Durant le congé de proche aidant, il est possible d’avoir recours à l’allocation journalière du proche aidant. Pour cela, il faut être en activité professionnelle ou demandeur d’emploi indemnisé. Il faut également avoir un lien de proximité avec la personne aidée et réduire ou cesser son activité professionnelle pour devenir aidant familial.

Cette demande de prestation doit être adressée, via un formulaire (Cerfa n°16108*01 ), à la CAF ou à la MSA (pour les assurés relevant du régime agricole). Depuis 2022, lil n’y a plus d’obligation de fournir de pièces justificatives, les documents délivrés à l’employeur sont suffisants. 

Quel est le salaire mensuel d’un aidant familial ?

On ne peut pas vraiment parler de salaire dans le cadre d’un congé de proche aidant mais plutôt d’une aide. Au 1er janvier 2024, l’allocation journalière de proche aidant (AJPA) est fixée à 64,54 € par jour et à 32,27 € par demi-journée (jusqu’à 66 jours). Le proche aidant bénéficie de 22 jours maximum d’allocations par mois.

En revanche, il est impossible de bénéficier de l’Ajpa si vous percevez des allocations, prestations ou indemnités non cumulables ou encore si vous êtes rémunéré par la personne aidée, soit avec la prestation de compensation ou avec l’allocation personnalisée d’autonomie (Apa).

Comment obtenir le statut d’aidant familial et qui peut l’être ?

Il n’y a pas réellement de statut mais une définition de l’aidant. Il s’agit de “toute personne qui vient en aide, de manière régulière et fréquente, à titre non professionnel, pour accomplir tout ou partie des actes ou des activités de la vie quotidienne d’une personne en perte d’autonomie”.  

À ce sujet, dans sa demande de congé de proche aidant, le salarié peut préciser s’il souhaite réduire ou fractionner son temps de travail. Si l’employeur accepte un fractionnement, le salarié doit le prévenir au moins 48 heures avant la date de chaque prise de congé.

Dans certains cas, l’aidant familial peut mettre fin au congé avant la date prévue : à l’occasion du décès de la personne aidée, d’une baisse importante de ses ressources ou de l’admission de la personne aidée dans un établissement.
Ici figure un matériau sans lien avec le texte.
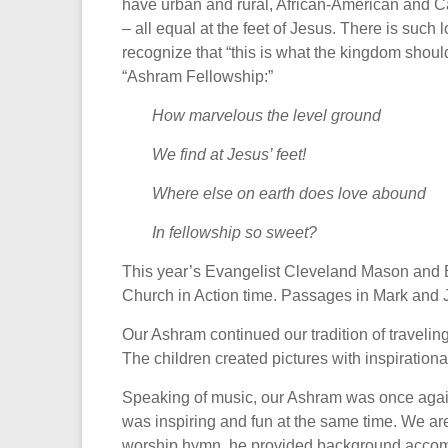
have urban and rural, African-American and Ca
– all equal at the feet of Jesus. There is such
recognize that “this is what the kingdom shoul
“Ashram Fellowship:”
How marvelous the level ground
We find at Jesus’ feet!
Where else on earth does love abound
In fellowship so sweet?
This year’s Evangelist Cleveland Mason and Bi
Church in Action time. Passages in Mark and Ja
Our Ashram continued our tradition of traveli
The children created pictures with inspiration
Speaking of music, our Ashram was once again
was inspiring and fun at the same time. We ar
worship hymn, he provided background accompan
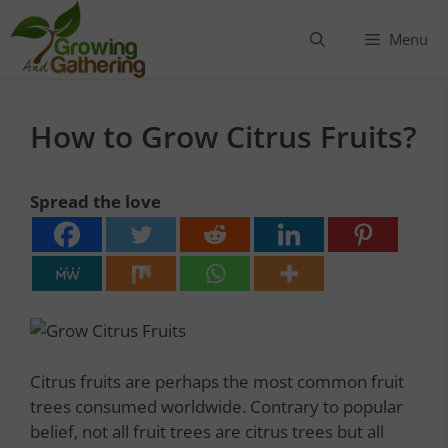
Skip
to
Menu
content
How to Grow Citrus Fruits?
Spread the love
Citrus fruits are perhaps the most common fruit
trees consumed worldwide. Contrary to popular
belief, not all fruit trees are citrus trees but all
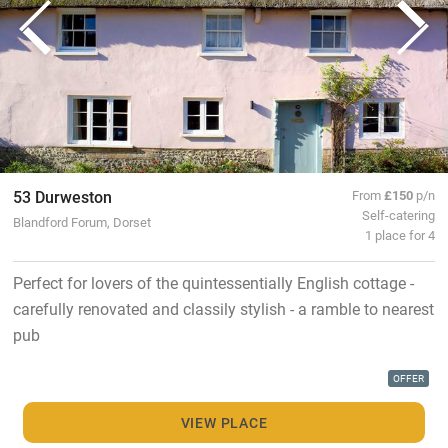
53 Durweston
From
£150
p/n
Self-catering
Blandford Forum, Dorset
1 place for 4
Perfect for lovers of the quintessentially English cottage -
carefully renovated and classily stylish - a ramble to nearest
pub
OFFER
VIEW PLACE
Depuis août 2023, les fonctionnaires et les contractuels ont également l’autorisation de poser ce congé en jours fractionnés (et non plus uniquement en jours entiers). 

Échanger avec d’autres aidants sur les réseaux sociaux

Les initiatives d’échanges sur les réseaux sociaux se développent :

Souffler et se changer les idées

Les temps de répit sont indispensables pour évacuer le stress et la fatigue.

  • Des ateliers et des séjours répit : l’association Jeunes AiDants Ensemble propose aux jeunes aidants et leur famille des activités artistiques (cinéma, théâtre, musique, radio) et un temps de répit gratuits. Déployés en France par différentes structures, ces ateliers sont encadrés par une équipe de professionnels (artistes, animateurs) et de psychologues. 
  • Des après-midi de loisirs : les associations départementales France Alzheimer proposent des Haltes relais. Le temps d’un après-midi, aidants et aidés participent à des ateliers (jeux de société, photographie, chant, musique, promenade…), ensemble ou séparément.
  • Prendre des congés : Vacances Répit Familles propose des séjours adaptés aux personnes handicapées et à leurs proches. France Alzheimer a des formules de séjours de vacances ou de répit dans différentes régions de France.
  • Des accueils temporaires : le Groupe de réflexion et réseau sur l’accueil temporaire des personnes en situation de handicap (GRATH) déploie sur son site l’ensemble des informations attenantes à ce sujet. Des Maisons de répit devraient voir le jour dans l’ensemble des régions françaises. Une première Maison a été créée dans la métropole lyonnaise.
  • Des fiches-repères : au nombre de 17, ces fiches sont destinées à délivrer une information claire sur les différentes solutions de répit existantes. Elles sont à télécharger.

Se maintenir en forme

  • Des cours de gym sont proposés par Siel bleu aux aidants familiaux. L’association organise même des séances à domicile.
  • Des ateliers santé sont mis en place par l’Association française des aidants. On y apprend à préserver son sommeil, son alimentation mais aussi à se ménager des temps de repos.
  • Des séances de relaxation sont organisées dans certaines régions par France Alzheimer.